On the vain search for mysteries in numbers and names, more than enough has been said above in Part 2, and the relevant authors have been identified—even among Roman Catholics, including Hermannus Hugo in the place cited, and Delrio, Disquisitiones Magicae, Book 1, Disquisition 4, Sections 94 and 3, who is sharply critical of those who over-Kabbalize or Platonize. Yet, he spares the names of many. He ought to have added Abbot Trithemius, Archangelus of Burgonovo, and the other Kabbalah supporters I have mentioned above.
We furthermore add Bongus on the mysteries of numbers, Serrarius on Joshua 3, question [x]; Cornelius a Lapide in his commentary on Deuteronomy 5:12 and Leviticus 25, p. 747; Christoph Besold in part 2 of his Philosophico-Theological Axioms, p. 320, where he asserts that mystical meanings can be drawn out through the Kabbalah.

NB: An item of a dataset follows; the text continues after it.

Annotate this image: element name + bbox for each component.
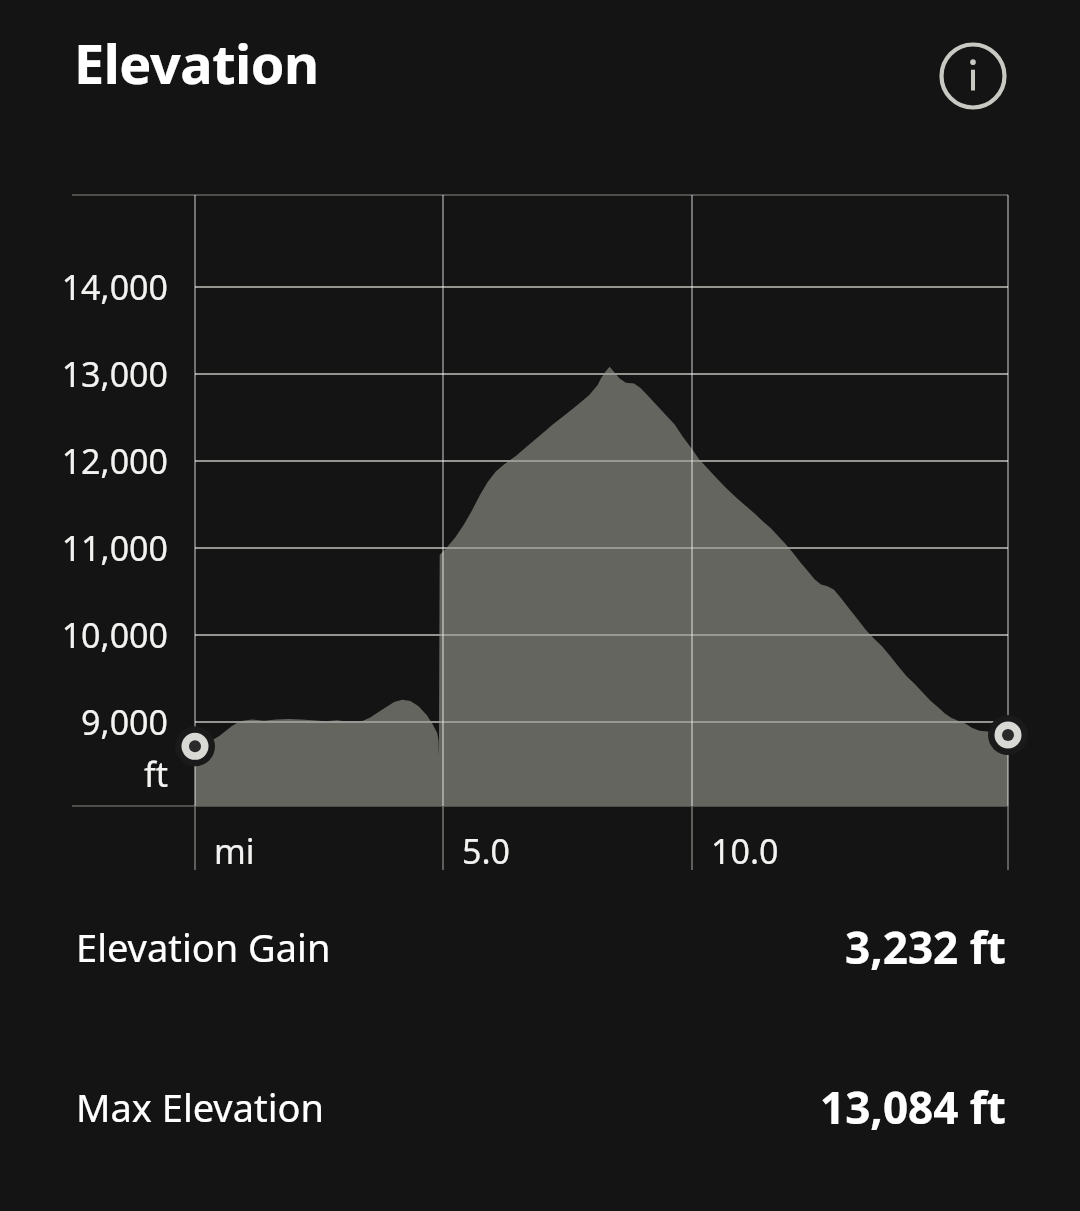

As for the arguments by which the vanity of the Kabbalah is proven, there is no need to labor greatly, since it has already been shown that no solid conclusion can be drawn from letters to names, from names to things, from some similarity of names to a similarity of things, or from a real likeness of things to their identity. Furthermore, numbers, words, figures, and characters have no real efficacy.
Add to this the fact that anything whatsoever can be derived from anything and about anything by this lazy art — whether by notarikon (and its various methods, such as Athbash and Albam), or by temurah (i.e., anagramming), or by gematria. Those with abundant leisure can try this on hundreds of words and impose it on the Jews.
Christian Kabbalists, for example, who attempt to prove something against the Jews from the name "Jesus" or "Nazarene" or "Son of Mary," etc., will easily be refuted by the same art. For example, from that name (יֵשׁוּ), through notarikon, they [the Jews] extract:
"וזכרו שמו ימח" — that is, "Let his name and memory be erased."
And from the same name, the letters of which sum to 316 (Yod = 10, Shin = 300, Vav = 6), they extract through gematria:
"נכר אלהי" — that is, "Foreign gods," where the same number 316 appears (Aleph = 1, Lamed = 30, He = 5, Yod = 10, Nun = 50, Kaph = 20, Resh = 200).
We have pointed out another gematria fabricated from the name of Rabbi Judah de Modena in our treatise On Judaism, part 2, §14.
It therefore follows that no study of Kabbalah should be pursued except a historical one — just as we strive to know the fables of the Muslims, Pagans, Jews, and heretics. And it has no proper use in establishing the Christian faith (despite the hyperbolic claims of Pico della Mirandola, Reuchlin, and the like), except in ad hominem refutations or counterarguments — as the ancient Fathers used the mythologies and corrupt doctrines of the Gentiles to defend our faith against them.
Nor does it help this art at all that the verses of Psalm 119 begin in octets with the successive letters of the Hebrew alphabet, for that is a purely mnemonic, not mystical, artifice.
Nor do the examples from Daniel 5 (Mene, Mene) and Revelation 13:18 about the number of the Antichrist prove anything; for just because the Spirit hides and reveals a mystery somewhere does not mean this should be imitated at will by all, since not all have received the key from Him to lock and unlock at will.
Let them therefore consider that this saying of Luke 9 applies to them: "You do not know of what spirit you are."